Photo Taken by University Marketing and Communications

Katelyn Winberg, Reporter

After 33 years of teaching at South Dakota State University, Padu Krishnan decided it was time for retirement. 

“There’s something else out there for me,” Krishnan said of his decision. 

Krishnan was born in Butterworth, Malaysia, but studied botany at the University of Madras, India, where he graduated in 1977. After that, he got his master’s in food and nutrition, and he got his doctorate in cereal science at North Dakota State University. 

“This is the land that people come to,” Krishnan said. “I came to build my career path.” 

After receiving his doctorate in 1989, Krishnan sent out 60 applications, but only got two responses. One was from South Dakota State University. 

Krishnan began working at SDSU as an instructor and worked his way up to become a professor, and at one time he was acting head of the Department of Nutrition, Food Science and Hospitality. 

“This was my first and last job,” Krishnan said. 

Krishnan did many things for the university, but none more noticeable than the renovations of three different labs, including an impressive food science lab on the fourth floor of Wagner Hall, where students still come to cook and learn the art of food preparation. 

While he spent much of his time at SDSU, Krishnan also found work in other places, like developing new kinds of foods for General Mills. Krishnan specifically helped make breakfast foods that were healthier and cheaper for consumers. 

One of Krishnan’s most exciting experiences was when he was featured on the front page of the Wall Street Journal for creating snickerdoodles made with “dried distiller’s grain,” or DDG. This DDG was made of corn that had been leftovers in ethanol production and was packed full of protein and fiber. 

Krishnan hoped this use of DDG would potentially help create food that was healthier than traditional recipes. The Wall Street Journal feature gave Krishnan exposure to people who would help fund his research into this topic. 

Possibly his most fun job was when he conducted a project for the Cheesecake Factory.

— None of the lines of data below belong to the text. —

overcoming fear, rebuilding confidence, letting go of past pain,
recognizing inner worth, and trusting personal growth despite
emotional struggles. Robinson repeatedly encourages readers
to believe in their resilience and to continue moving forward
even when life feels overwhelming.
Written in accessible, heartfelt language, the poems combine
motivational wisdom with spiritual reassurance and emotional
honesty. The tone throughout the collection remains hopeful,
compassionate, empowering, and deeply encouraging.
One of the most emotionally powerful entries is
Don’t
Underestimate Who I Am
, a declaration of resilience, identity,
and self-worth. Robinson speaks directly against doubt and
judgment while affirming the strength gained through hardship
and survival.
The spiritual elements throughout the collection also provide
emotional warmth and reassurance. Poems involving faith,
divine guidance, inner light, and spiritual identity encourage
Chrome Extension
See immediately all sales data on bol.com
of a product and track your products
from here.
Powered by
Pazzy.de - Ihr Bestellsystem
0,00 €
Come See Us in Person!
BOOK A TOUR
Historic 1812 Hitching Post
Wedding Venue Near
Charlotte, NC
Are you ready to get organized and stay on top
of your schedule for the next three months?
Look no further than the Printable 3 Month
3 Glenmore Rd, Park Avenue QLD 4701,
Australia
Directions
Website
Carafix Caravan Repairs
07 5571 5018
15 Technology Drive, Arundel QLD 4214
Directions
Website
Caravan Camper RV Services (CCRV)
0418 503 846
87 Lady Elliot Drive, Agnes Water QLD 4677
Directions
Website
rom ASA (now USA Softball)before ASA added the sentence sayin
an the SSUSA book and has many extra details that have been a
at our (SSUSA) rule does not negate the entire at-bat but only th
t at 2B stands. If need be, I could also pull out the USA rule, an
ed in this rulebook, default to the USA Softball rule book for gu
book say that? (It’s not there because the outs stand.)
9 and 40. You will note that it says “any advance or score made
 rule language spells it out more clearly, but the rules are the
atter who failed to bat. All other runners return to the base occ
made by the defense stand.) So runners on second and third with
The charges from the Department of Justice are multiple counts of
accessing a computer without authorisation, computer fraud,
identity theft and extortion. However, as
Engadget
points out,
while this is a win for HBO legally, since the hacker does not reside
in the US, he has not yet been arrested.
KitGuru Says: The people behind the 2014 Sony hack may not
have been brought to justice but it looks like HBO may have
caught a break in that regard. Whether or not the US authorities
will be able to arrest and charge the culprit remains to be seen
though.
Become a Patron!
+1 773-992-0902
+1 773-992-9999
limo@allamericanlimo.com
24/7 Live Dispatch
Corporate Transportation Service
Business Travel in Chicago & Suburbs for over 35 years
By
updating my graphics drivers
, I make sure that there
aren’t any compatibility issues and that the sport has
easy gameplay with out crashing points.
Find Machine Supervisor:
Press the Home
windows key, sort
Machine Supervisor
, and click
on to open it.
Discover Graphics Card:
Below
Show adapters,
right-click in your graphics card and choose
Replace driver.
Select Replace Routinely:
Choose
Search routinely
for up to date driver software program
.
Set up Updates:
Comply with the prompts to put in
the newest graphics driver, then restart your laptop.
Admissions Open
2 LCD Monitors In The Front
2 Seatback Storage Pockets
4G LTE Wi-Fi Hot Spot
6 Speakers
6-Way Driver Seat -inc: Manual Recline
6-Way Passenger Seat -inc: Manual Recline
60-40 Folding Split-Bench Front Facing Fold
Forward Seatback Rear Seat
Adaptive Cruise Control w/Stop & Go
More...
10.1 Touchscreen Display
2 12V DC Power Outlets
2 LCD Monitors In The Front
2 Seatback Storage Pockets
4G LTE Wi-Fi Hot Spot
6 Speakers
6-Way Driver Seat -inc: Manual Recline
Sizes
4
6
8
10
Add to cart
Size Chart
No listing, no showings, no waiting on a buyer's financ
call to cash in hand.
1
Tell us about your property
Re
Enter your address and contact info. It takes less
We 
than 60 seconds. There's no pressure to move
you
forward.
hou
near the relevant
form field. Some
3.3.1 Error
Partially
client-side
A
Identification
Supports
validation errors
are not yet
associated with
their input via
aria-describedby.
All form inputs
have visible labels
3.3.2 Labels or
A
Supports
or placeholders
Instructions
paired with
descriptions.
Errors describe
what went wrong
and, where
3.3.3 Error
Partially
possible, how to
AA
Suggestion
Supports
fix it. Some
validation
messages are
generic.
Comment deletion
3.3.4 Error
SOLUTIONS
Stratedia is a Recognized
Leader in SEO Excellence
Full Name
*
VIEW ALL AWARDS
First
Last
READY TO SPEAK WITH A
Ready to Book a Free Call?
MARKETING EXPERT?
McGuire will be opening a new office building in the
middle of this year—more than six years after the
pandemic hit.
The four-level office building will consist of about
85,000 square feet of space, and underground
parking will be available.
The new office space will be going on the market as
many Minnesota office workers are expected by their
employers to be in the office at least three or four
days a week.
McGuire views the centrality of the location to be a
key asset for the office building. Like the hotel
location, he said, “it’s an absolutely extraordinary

He measured the eating quality of cheesecakes for the Cheesecake Factory by punching a hole in them. The factory would let him keep the cheesecakes he used after the testing was over. 

“I would give the leftover cheesecakes to students,” Krishnan laughed. “I was very popular!” 

Yet, it seemed that all of this paled in comparison to his real pride and joy: teaching students. Woven into all of his words was a deep love for interacting with students and helping them reach their fullest potential. 

Krishnan taught many classes, including Food Processing, Food Chemistry and Analyst Food Preservation. These classes would sometimes have upwards of 200 students in them, so he unfortunately was not able to get to know every single student he taught. Despite this, he would still have strangers come up to him and thank him for teaching a class that they were in. 

“I’ve graduated many students,” he said. “I’m very proud.” 

Although his time at SDSU as a professor has ended, Krishnan is not quite ready to slow down. Despite moving to Florida, he still plans on keeping in contact with SDSU faculty, students and alumni. He is also considering becoming a consultant for a company or working on new projects. 

“Bite your tongue, I’m not retiring!” Krishnan said.